Dynamite Monster Boogie Concert | |
Type: | Studio Album |
Artist: | Raging Slab |
Cover: | Ragingslabdmbc.jpg |
Released: | April 27, 1993 |
Genre: | Southern rock |
Length: | 46:59 |
Label: | Def American |
Producer: | Rick Rubin (exec.) Brendan O'Brien |
Prev Title: | Raging Slab |
Prev Year: | 1989 |
Next Title: | Sing Monkey Sing |
Next Year: | 1996 |
Dynamite Monster Boogie Concert is a studio album by American hard rock band Raging Slab, released in 1993.[1] [2] It was released digitally in 2009.[3]
The video for "Anywhere But Here" included a cameo by actor Gary Coleman.[4]
The album was recorded on a Pennsylvania farm, in a studio constructed by the band. It was produced by Brendan O'Brien; the track "Lynne" features strings provided by Led Zeppelin's John Paul Jones.[5]
Raging Slab had recorded three full albums between its 1989 debut and Dynamite Monster Boogie Concert, but due to record label issues did not release any of them.[6]

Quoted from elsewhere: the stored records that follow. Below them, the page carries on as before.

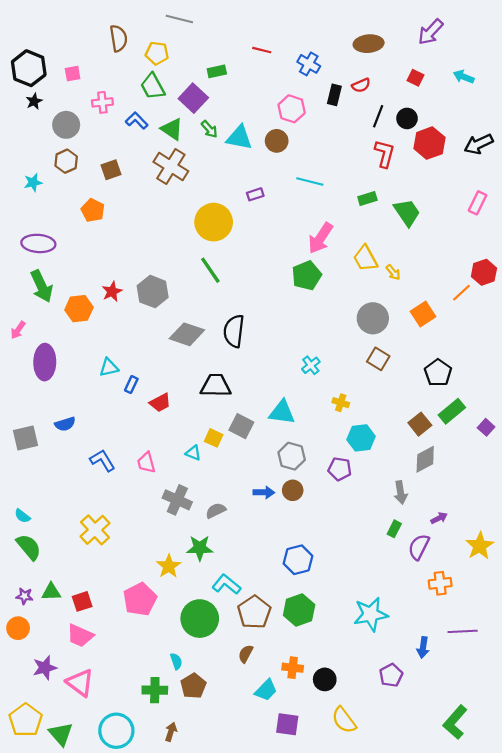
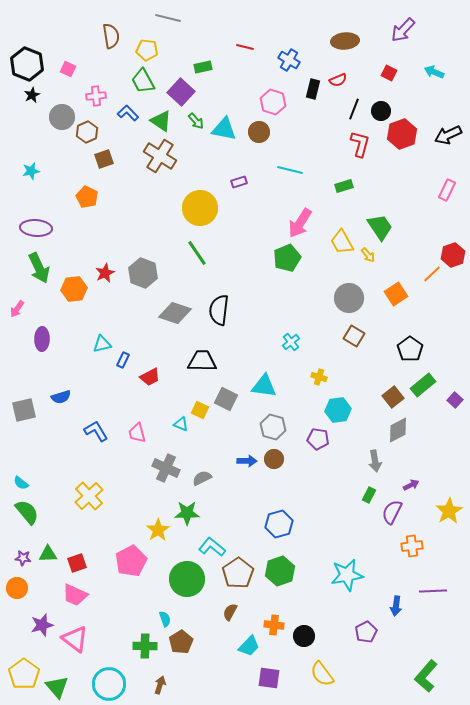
pink square: (73, 74) -> (68, 69), turned 35
brown hexagon: (66, 161) -> (87, 132), moved
green trapezoid: (407, 212) -> (380, 227), moved
purple ellipse: (45, 362) -> (42, 339), size x0.7

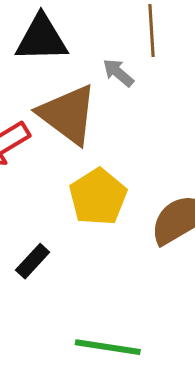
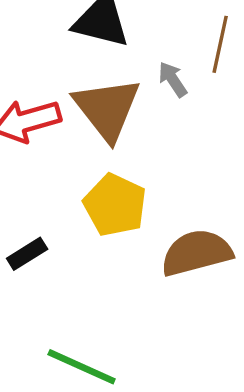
yellow pentagon: (98, 197) -> (115, 205), turned -30

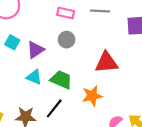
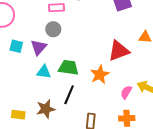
gray circle: (67, 40) -> (53, 29), moved
red triangle: (106, 62) -> (119, 51), moved

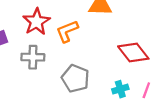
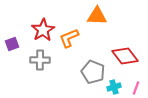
gray pentagon: (75, 78) -> (93, 72), moved

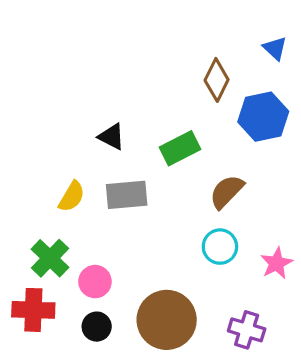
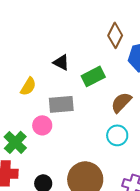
black triangle: (112, 137) -> (61, 62), moved
yellow semicircle: (72, 197) -> (28, 86), moved
pink circle: (95, 282) -> (42, 125), moved

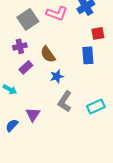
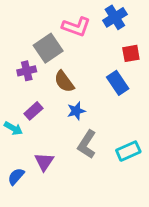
gray square: (28, 19) -> (48, 48), moved
blue rectangle: (88, 55) -> (118, 83), turned -30
purple rectangle: (26, 67) -> (33, 111), moved

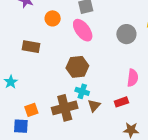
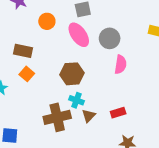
gray circle: (126, 34) -> (110, 38), moved
pink semicircle: (133, 78) -> (121, 64), moved
orange square: (31, 110) -> (27, 74), moved, turned -32

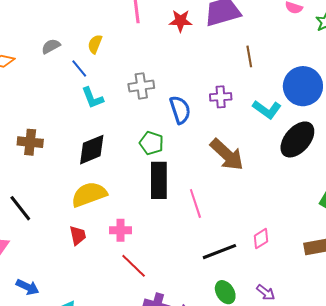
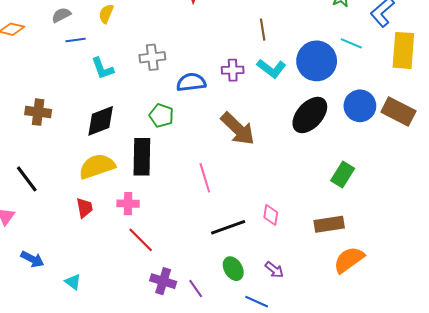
blue line: (79, 69) -> (75, 40), moved, turned -60
cyan L-shape: (267, 109) -> (271, 68), moved
blue semicircle: (180, 110) -> (191, 82), turned -80
black rectangle: (159, 180) -> (142, 157), moved
pink diamond: (261, 239) -> (271, 215), turned -50

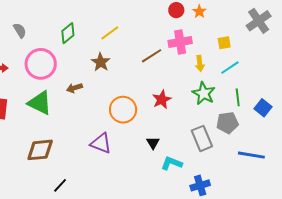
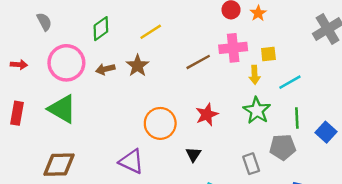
yellow square: (224, 43) -> (268, 54), moved
brown arrow: (74, 88) -> (105, 69), moved
gray rectangle: (202, 138) -> (251, 164), size x0.7
black triangle: (153, 143) -> (193, 154), moved

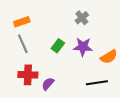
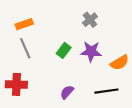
red cross: (28, 75) -> (16, 84), moved
purple semicircle: (48, 84) -> (67, 92), moved

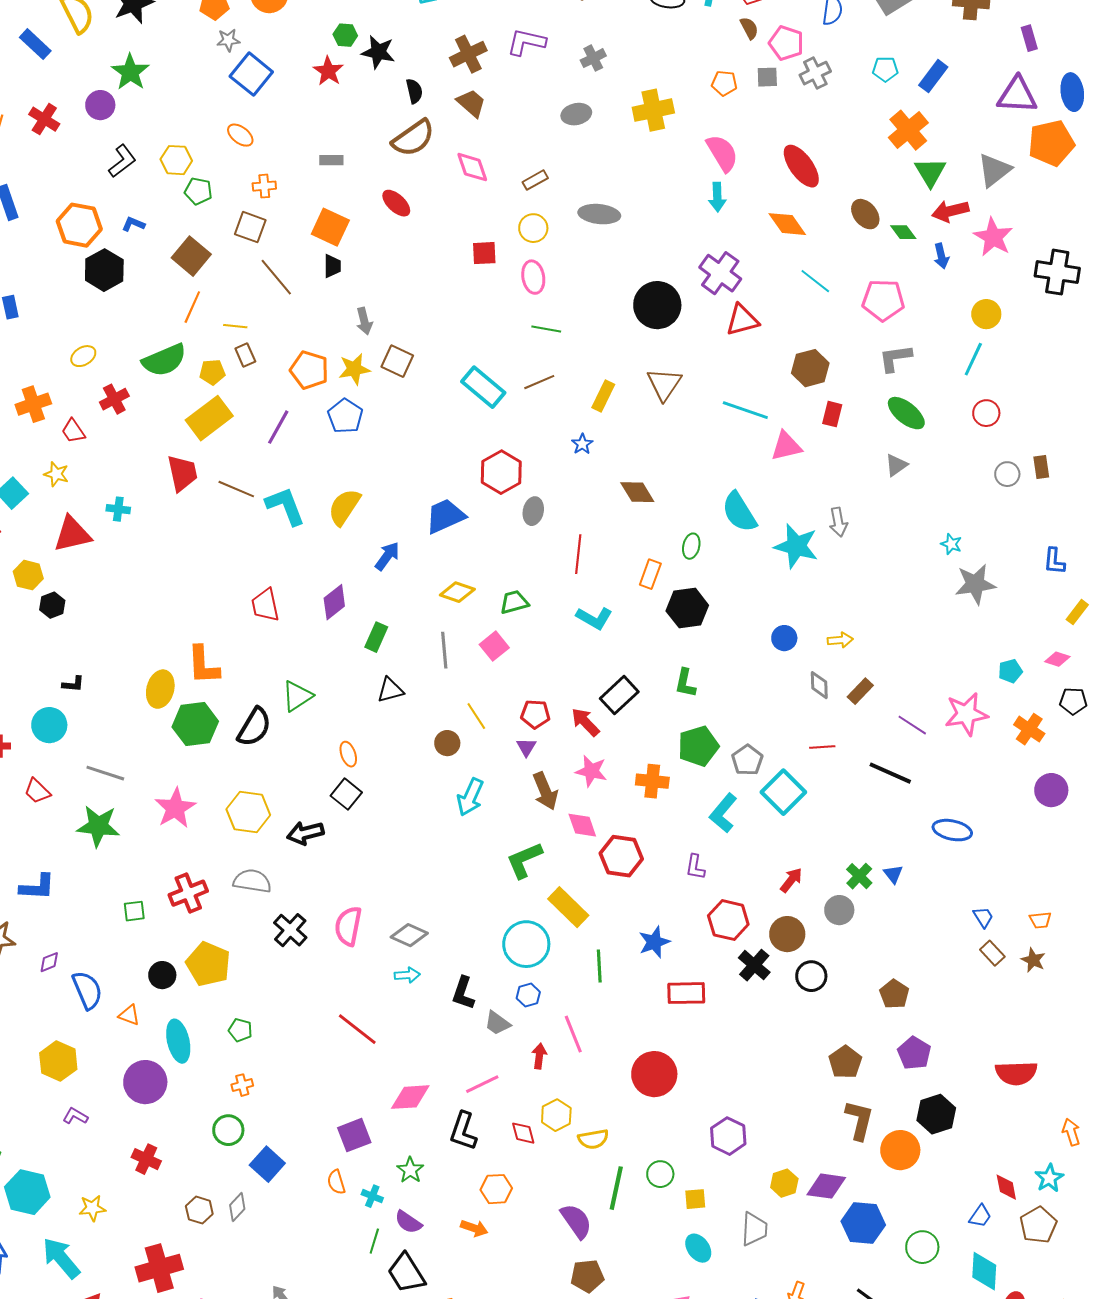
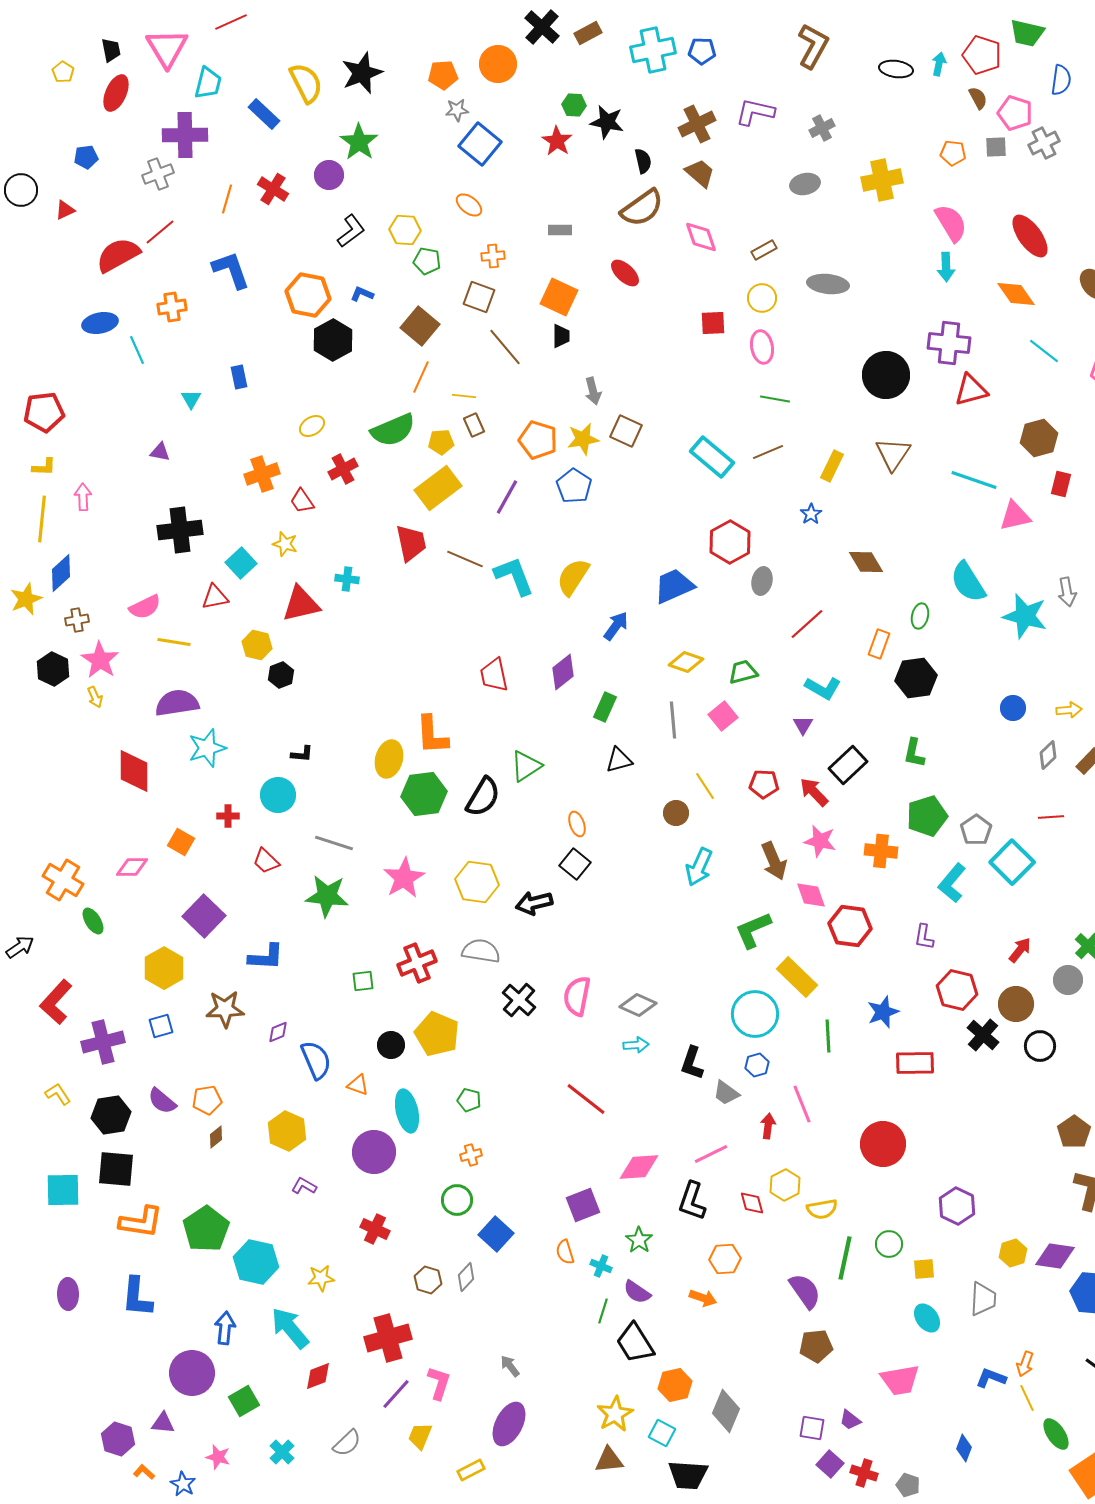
purple cross: (720, 273) -> (949, 343), turned -30
red line: (578, 554) -> (807, 624), turned 42
gray diamond: (819, 685) -> (1048, 755), turned 48
purple triangle: (526, 747) -> (803, 725), moved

In 2005, Dynamite Monster Boogie Concert was ranked number 395 in Rock Hard magazine's book The 500 Greatest Rock & Metal Albums of All Time.[7] The Chicago Reader called the album "rife with fragments of the 70s: Lynyrd Skynyrd's southern blues boogie, Blue Oyster Cult's heavy rock hooks, Grand Funk Railroad's braggadocio, ZZ Top's riff-drenched electric blues, Bad Company's pure hard rock."[8] Entertainment Weekly wrote that "the absurdly rocking, two-guitars-plus-slide Slab combines about 85 genres into one stinking heap of divine something-or-other." The Washington Post wrote that "the Slab is a retro-boogie band, enlivened by [Greg] Strzempka's skill with melody and arrangement but utterly predictable in style."[9] Spin praised the album's devotion to funk, writing that "the band harks back to an age when heavy rock had more in common with black proto-funk such as the Meters than with the rhythmic regimentation of today's metal."[10]